There is a "power needed" field in the class design window. Otherwise, your weapons will be able to use as much power as your capacitor tech can provide. In this case, your railgun needs 12 power to fire, and can get 5 power each turn due to capacitor tech. That's why you can fire once every 3 5-seconds increment (ROF 15). It also mean that each railgun need 5 reactor power per 5 second increment.
Title: Re: The Bejing
Post by: Borealis4x on May 12, 2016, 06:19:03 PM
Okay, at this point I feel the only way I will make any progress is actually building something and getting into a fight.

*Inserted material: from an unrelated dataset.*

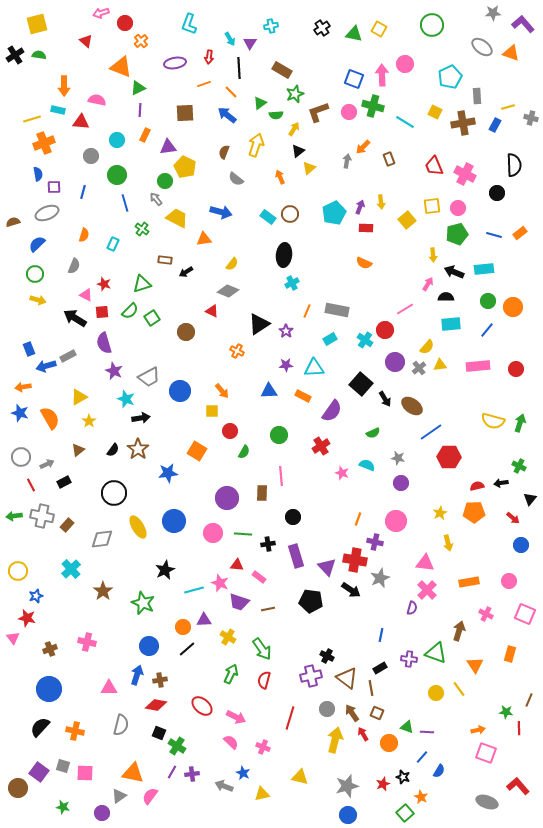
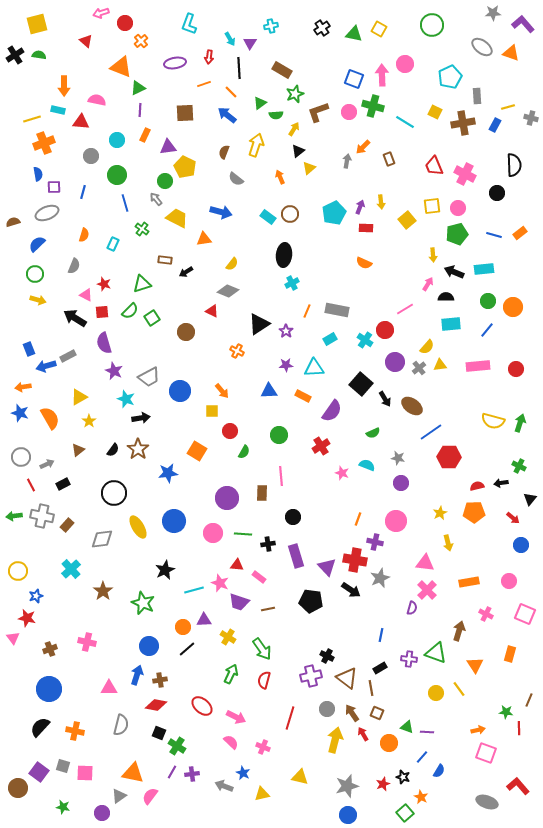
black rectangle at (64, 482): moved 1 px left, 2 px down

So here is the final model that I am definitely now building.


Alexandria class Cruiser    30,000 tons     737 Crew     5354.6 BP      TCS 600  TH 1080  EM 0
3600 km/s     Armour 12-86     Shields 0-0     Sensors 44/1/0/0     Damage Control Rating 28     PPV 192
Maint Life 2.08 Years     MSP 2008    AFR 399%    IFR 5.6%    1YR 621    5YR 9321    Max Repair 405 MSP
Intended Deployment Time: 2 months    Spare Berths 1   
Magazine 72   

Mitsubishi-Honda Consortium 540 EP Ion Drive (4)    Power 540    Fuel Use 115.74%    Signature 270    Exp 15%
Fuel Capacity 4,000,000 Litres    Range 20.7 billion km   (66 days at full power)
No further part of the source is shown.